**What is expected:**
Go through the entries and say how many lines contain the string "Heart". The number is the whole answer.

┌─ Data shown

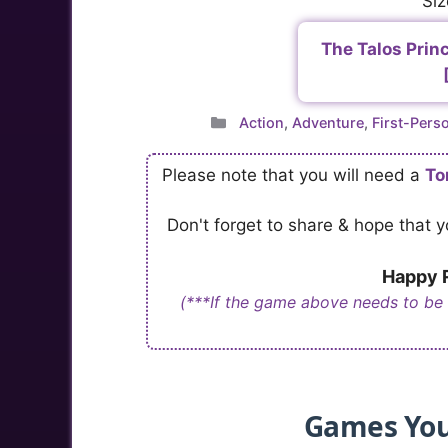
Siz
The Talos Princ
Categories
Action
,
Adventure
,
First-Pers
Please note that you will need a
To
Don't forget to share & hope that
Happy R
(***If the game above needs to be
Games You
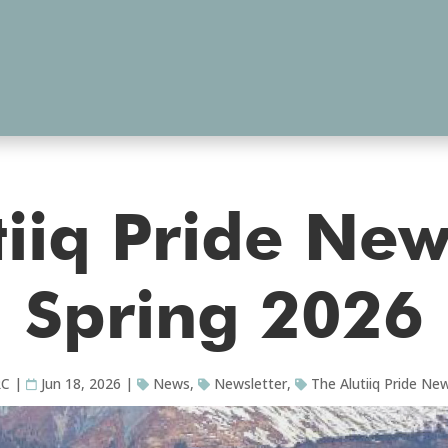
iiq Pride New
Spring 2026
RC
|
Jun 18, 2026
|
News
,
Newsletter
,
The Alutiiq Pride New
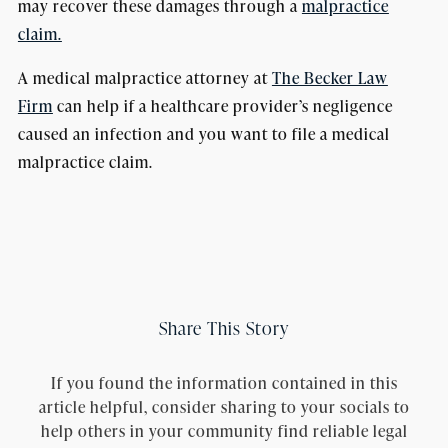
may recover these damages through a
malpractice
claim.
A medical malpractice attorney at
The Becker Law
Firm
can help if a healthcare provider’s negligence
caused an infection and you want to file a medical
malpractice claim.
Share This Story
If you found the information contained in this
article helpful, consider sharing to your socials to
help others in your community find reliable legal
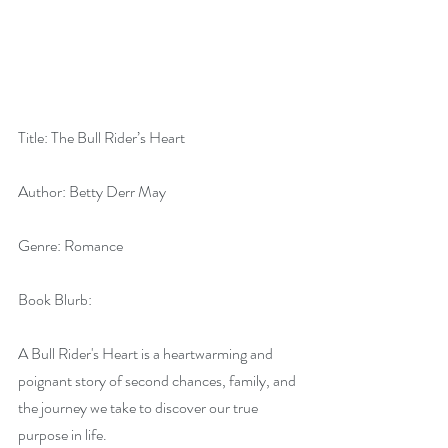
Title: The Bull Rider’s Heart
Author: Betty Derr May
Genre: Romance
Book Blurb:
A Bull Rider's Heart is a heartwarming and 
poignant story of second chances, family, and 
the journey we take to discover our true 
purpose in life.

└─

**Response for this exercise:**
2